Полумрак – то ли чердачный, то ли уже подвальный.
Это – детство. Сквозь паклю журчащий страх.
Это Бах далёкий – перинатальный.

Встав на цоколь, можно вползти в окно.
Можно вплыть коридором, заросшим ряской.
Дальше – своды крон и тяжёлого мха сукно,
паркинсон просёлка в повозке тряской.

И совсем далеко – далеко – везде,
где земной гранит в небесную твердь приходит, –
край ступеням скал и предел езде
как предел роману, поэме, оде

 

* * *
Только слово. Невесомая –
беспардонная материя.
Как приёма против лома,
против речи нету двери.
В доме тянет сквозняком,
долу клонится торшер,
и жилец доходит до
посинения в душе.

И, дойдя до посинения,
вылетает из квартирного
верещания – сквозь стены –
прямо в город. Но настырно
следом тащится рефрен,
и парит, как нашатырь,
затухая лишь на пре-
деле гулкой тошноты.

И теперь беглец стреноженный,
ощущая, что – фактически –
оглянуться невозможно,
восклицает: «Эвридиче!
Эвридиче!
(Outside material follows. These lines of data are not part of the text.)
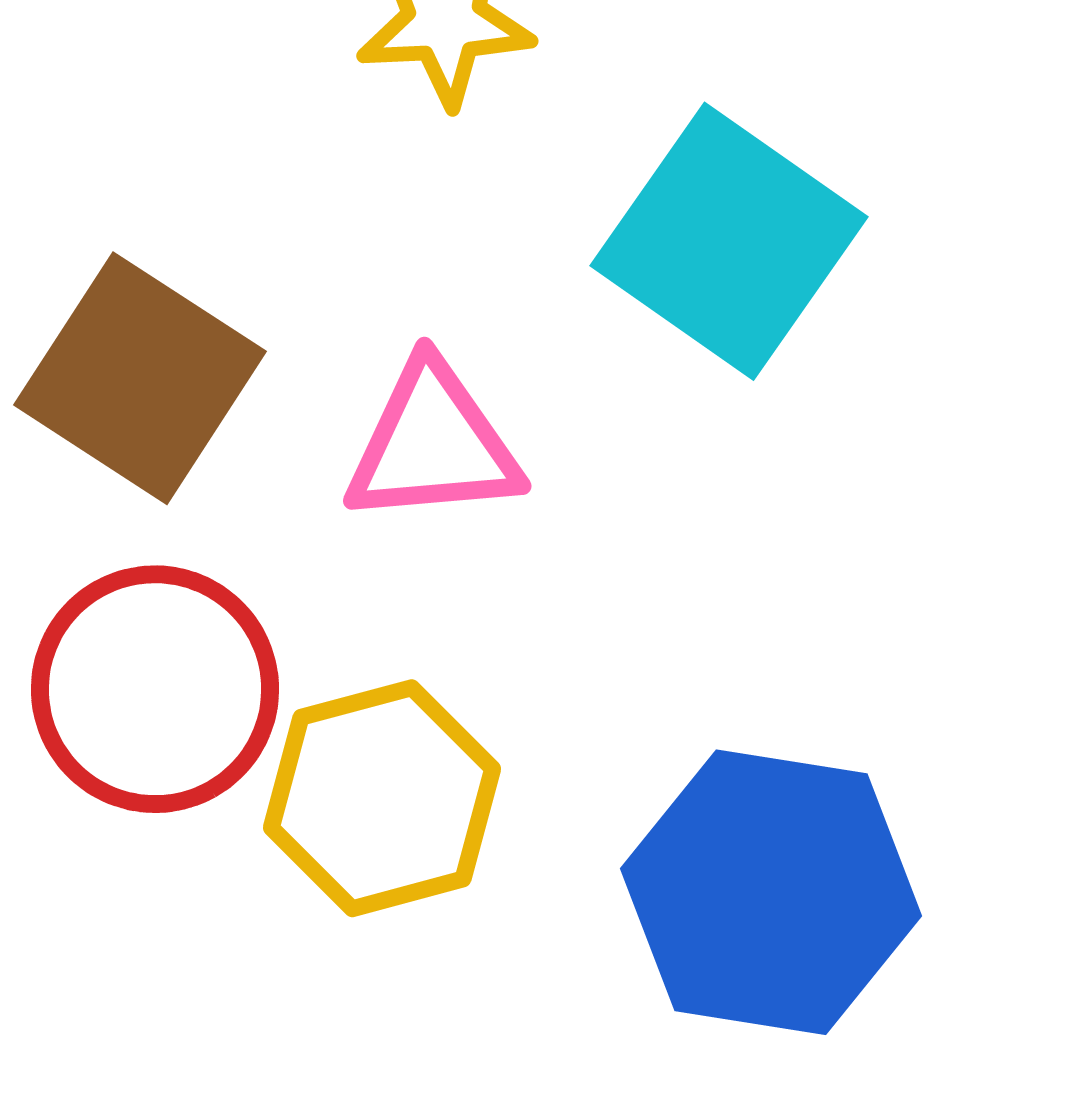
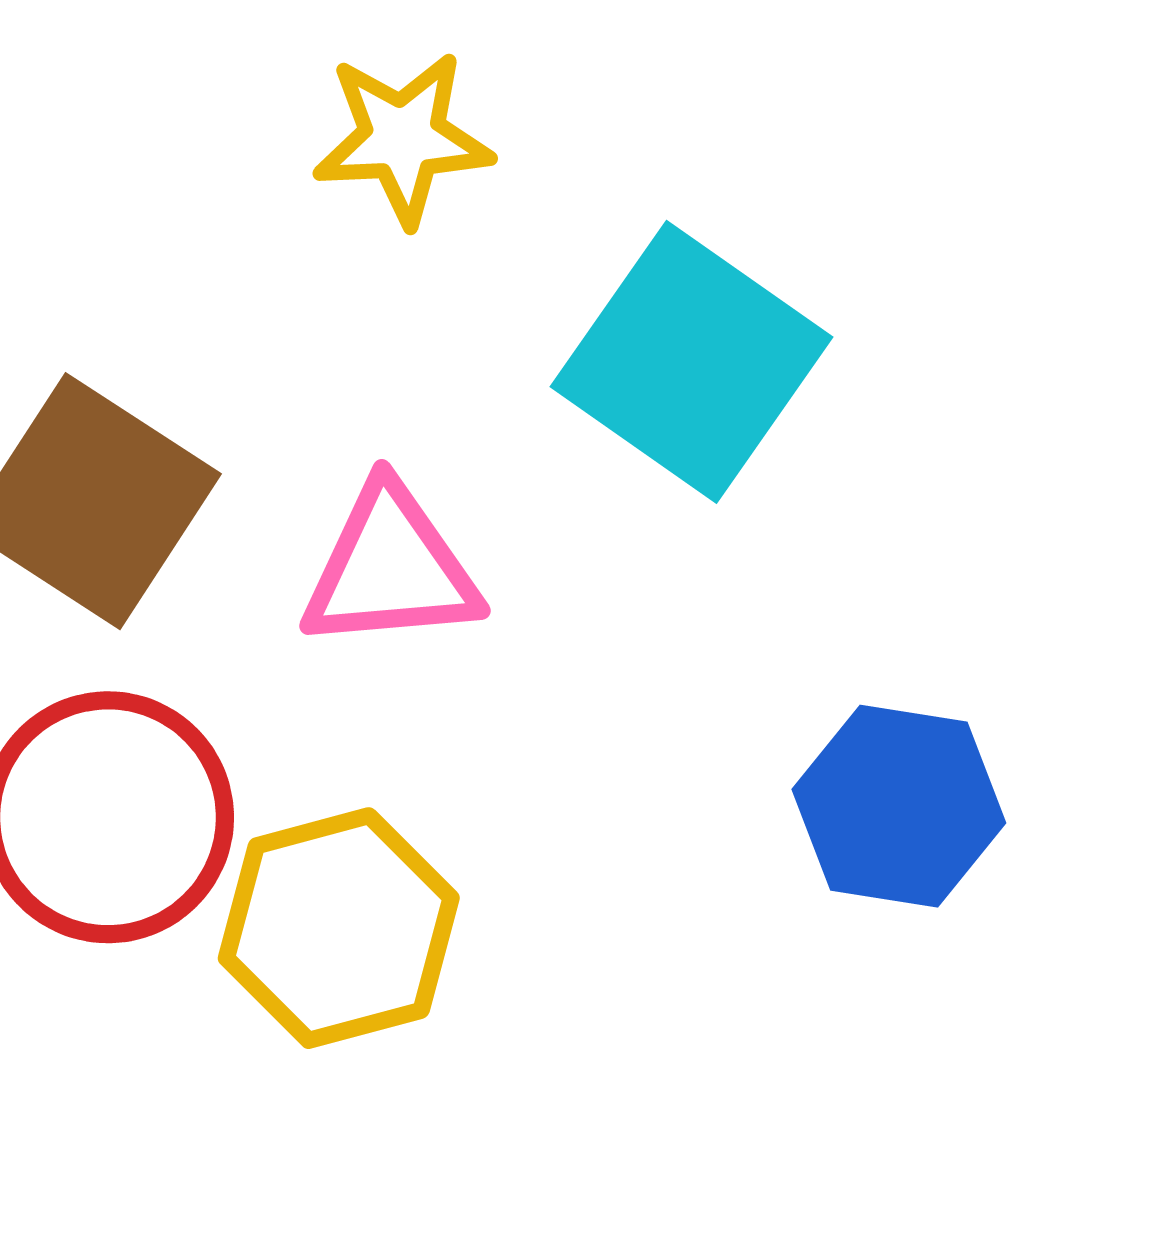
blue hexagon: (771, 892) -> (899, 806), moved, size x0.7

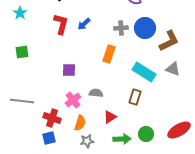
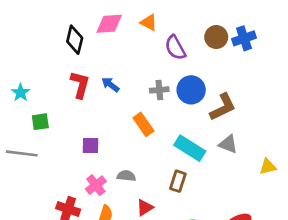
cyan star: (20, 13) -> (21, 93), moved
blue arrow: (84, 24) -> (110, 85), turned 80
green square: (22, 52) -> (40, 122), moved
orange rectangle: (109, 54) -> (143, 124), turned -54
gray line: (22, 101) -> (22, 153), moved

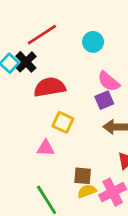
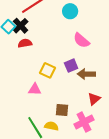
red semicircle: (50, 87) -> (25, 43), moved, size x0.6
purple square: (104, 100) -> (71, 66), moved
yellow semicircle: (87, 191) -> (51, 126), moved, turned 32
Осторож-
но!» Дрожит на мушке дичь.
Несмываемо тавро.
Только слово впереди.

 

* * *
Тем щепоть. Поэтов масса.
Что нащупают в ночи
фары пегого Пегаса,
то в тетрадке и строчи.

Руль направо – что за лица!
Руль налево – что за речь!
Боже правый, где граница?!
По какой дороге бечь?

Где бы скрыться – в Рио, в Пизе ль?
Я б – охотно… Я б – сейчас…
Да троит лядащий дизель.
Нет, не вывезет Пегас.

 

* * *
Улисс по кличке Одиссей
в густых урюпинских трущобах
не ждёт гомеровских страстей.
Он ждёт пелевинских. Особых

не видя разниц между гре-
ческой и новоросской лирой.
Коль упражнения в игре
ленивы, как ни галопируй

по трём кишкам бескровных струн,
мотив косноязычен. Слово
не ясно вовсе. Злой типун
обрёл клиента. Вересково

махра курится. Но в дыму
не спрятать греческого носа
Герасиму, топя Муму,
и Разину, швыряя косо

в волну избыток нежных дев,
от томных шёпотов истаяв,
к родному классу охладев…
В пространной пустоте – Чапаев,

шурша надкрыльями, бредёт
по хляби – по уши в навозе –
и Анну бережно кладёт
в пучину вод. В высокой прозе

воспета женственность. Века,
скользя от Пенелопы к Анке,
не просят отдыха пока,
не тормозят на полустанке

провинций наших. А Гомер,
в гробу вращаясь ежечасно,
нам ставит образ и пример.
Напрасно, людие, напрасно…

 

* * *
С утра был ветер. Он хрипел.
Он отдирал извёстку с досок.
И распылённый ветром мел
кружился облаком. Набросок

на холст просился. Но холста
для бури не было. Оттенки
бесследно гасли. Лишь – то та,
то эта – вспыхивали стенки

фуры почтовой, неживой,
прибитой к камню тротуара.
А вихорь креп. Скользящий вой
казался шёпотом кошмара.

Казался, леденящим кровь,
забытых плачей отголоском.
И липли письма – вновь и вновь –
к разбитым, обнажённым доскам.

 

* * *
Поначалу мы молчали
в буро-кафельном проходе,
над фонтаном, что вначале
показался чем-то вроде

то ли вытянутой ванны,
то ли вымощенной лужи,
где слои являлись странны
взгляду, плывшему снаружи.

Где струились жестяные
разнопёрые салаки –
в свете масляном – иные,
и иные – в донном мраке.

А потом мы осознали,
что сидим в открытом сквере,
как в колонном аванзале
перед площадью, где в пере-

освещённой дымке сонной
храм мерещился огромный,
пустотою осенённый
с высоты головоломной.

Только позже, по дороге
в дом, прокуренный до сини,
говорили мы о Боге…
А потом… Мерло в графине

убывало неуклонно,
и лимона сохла долька,
выплеснутая на лоно
блюдца – белого. И только…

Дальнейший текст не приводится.